Second, the review included only published journal articles and did not include dissertations or unpublished research. In addition, many quantitative (experimental) studies were conducted with a small sample size and employed a single-group pretest–posttest design which does not guarantee that the change in the outcome variable was caused by the intervention [14]. Thus, results should be interpreted cautiously. Finally, there was limitation in sample diversity.

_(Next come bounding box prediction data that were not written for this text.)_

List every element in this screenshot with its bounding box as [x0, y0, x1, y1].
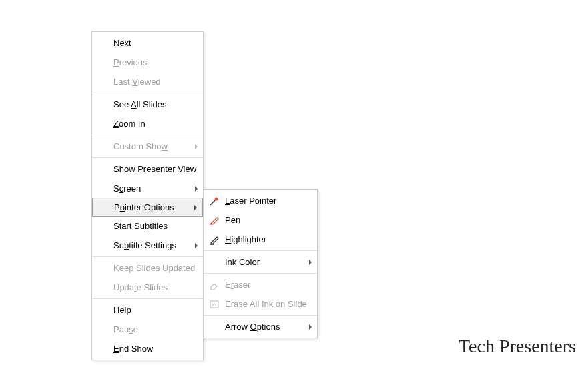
- menu-label: Subtitle Settings: [113, 240, 176, 250]
- menu-divider: [92, 93, 203, 93]
- watermark-text: Tech Presenters: [459, 336, 576, 357]
- menu-item-next[interactable]: Next: [92, 33, 203, 53]
- menu-label: Pointer Options: [114, 202, 174, 212]
- menu-label: End Show: [113, 344, 153, 354]
- chevron-right-icon: [194, 205, 197, 210]
- menu-item-custom-show: Custom Show: [92, 137, 203, 156]
- menu-item-help[interactable]: Help: [92, 300, 203, 320]
- menu-label: Last Viewed: [113, 77, 161, 87]
- menu-item-start-subtitles[interactable]: Start Subtitles: [92, 216, 203, 236]
- menu-divider: [92, 157, 203, 158]
- menu-item-screen[interactable]: Screen: [92, 179, 203, 198]
- menu-label: Laser Pointer: [225, 196, 276, 206]
- menu-item-subtitle-settings[interactable]: Subtitle Settings: [92, 236, 203, 255]
- chevron-right-icon: [309, 324, 312, 330]
- context-menu-pointer-options: Laser Pointer Pen Highlighter Ink Color: [203, 189, 318, 338]
- svg-line-0: [210, 200, 216, 205]
- menu-label: Ink Color: [225, 257, 260, 267]
- menu-item-laser-pointer[interactable]: Laser Pointer: [204, 191, 317, 210]
- menu-item-pen[interactable]: Pen: [204, 210, 317, 230]
- menu-divider: [92, 135, 203, 135]
- menu-label: Previous: [113, 57, 148, 67]
- menu-label: Arrow Options: [225, 322, 280, 332]
- menu-divider: [92, 298, 203, 299]
- menu-divider: [204, 250, 317, 251]
- menu-item-end-show[interactable]: End Show: [92, 339, 203, 358]
- menu-label: Update Slides: [113, 282, 168, 292]
- menu-item-update-slides: Update Slides: [92, 278, 203, 297]
- menu-item-eraser: Eraser: [204, 275, 317, 294]
- menu-label: Custom Show: [113, 141, 168, 151]
- context-menu-main: Next Previous Last Viewed See All Slides…: [91, 31, 204, 360]
- menu-label: Keep Slides Updated: [113, 263, 195, 273]
- menu-divider: [204, 273, 317, 274]
- menu-item-previous: Previous: [92, 53, 203, 72]
- menu-label: Erase All Ink on Slide: [225, 299, 307, 309]
- menu-label: Pause: [113, 324, 138, 334]
- svg-rect-3: [210, 301, 218, 308]
- menu-item-show-presenter-view[interactable]: Show Presenter View: [92, 159, 203, 179]
- menu-item-pause: Pause: [92, 320, 203, 339]
- menu-item-erase-all-ink: Erase All Ink on Slide: [204, 294, 317, 314]
- menu-item-zoom-in[interactable]: Zoom In: [92, 114, 203, 133]
- menu-label: Zoom In: [113, 119, 145, 129]
- menu-label: Show Presenter View: [113, 164, 196, 174]
- menu-label: Pen: [225, 215, 240, 225]
- chevron-right-icon: [195, 243, 198, 248]
- menu-item-last-viewed: Last Viewed: [92, 72, 203, 91]
- chevron-right-icon: [309, 260, 312, 265]
- menu-item-pointer-options[interactable]: Pointer Options: [92, 198, 203, 217]
- menu-label: See All Slides: [113, 99, 167, 109]
- highlighter-icon: [209, 234, 220, 245]
- menu-label: Help: [113, 305, 131, 315]
- erase-all-icon: [209, 299, 220, 310]
- chevron-right-icon: [195, 144, 198, 149]
- chevron-right-icon: [195, 186, 198, 192]
- menu-item-arrow-options[interactable]: Arrow Options: [204, 317, 317, 336]
- menu-label: Eraser: [225, 280, 250, 290]
- menu-divider: [92, 256, 203, 257]
- menu-label: Highlighter: [225, 234, 266, 244]
- laser-pointer-icon: [209, 196, 220, 206]
- menu-item-keep-slides-updated: Keep Slides Updated: [92, 258, 203, 278]
- pen-icon: [209, 215, 220, 226]
- menu-item-see-all-slides[interactable]: See All Slides: [92, 95, 203, 114]
- menu-divider: [204, 315, 317, 316]
- menu-item-ink-color[interactable]: Ink Color: [204, 252, 317, 272]
- menu-label: Next: [113, 38, 131, 48]
- menu-label: Screen: [113, 183, 141, 194]
- menu-label: Start Subtitles: [113, 221, 168, 231]
- svg-point-1: [215, 197, 218, 200]
- menu-item-highlighter[interactable]: Highlighter: [204, 230, 317, 249]
- eraser-icon: [209, 280, 220, 290]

All qualitative and quantitative studies involved Chinese and Korean immigrant participants; they did not include Japanese or Taiwanese immigrants. Additionally, the majority of qualitative studies were conducted with Chinese immigrants and this may bias the qualitative synthesis results—Chinese immigrants’ specific health beliefs may be more represented than other EAIs’ health belief in this review. Although there are common cultural heritages among EAIs subgroups, the specific health beliefs may be different among EAIs.

Conclusion

This mixed-study review identified EAIs’ perspectives and experiences on diabetes self-management and evaluated if EAIs’ perspectives were addressed in diabetes self-management interventions. EAIs have unique perceptions of health and illness; beliefs about medication, food, and exercise; and also distinctive cultural values regarding family, group, and patient-provider relationships. Due to immigration, they also have experienced financial constraints, language barriers, psychological distress, lack of diabetes knowledge, lack of culturally-competent health care, and different physical environments from their mother countries. The review reveals that most of current diabetes interventions have limitations in addressing important EAIs’ perspectives or needs into their cultural strategies. Addressing EAIs’ challenges in T2DM self-management caused by cultural and immigration-related factors, and incorporating their perspectives into diabetes self-management programs is necessary to improve culturally-competent diabetes care for EAIs.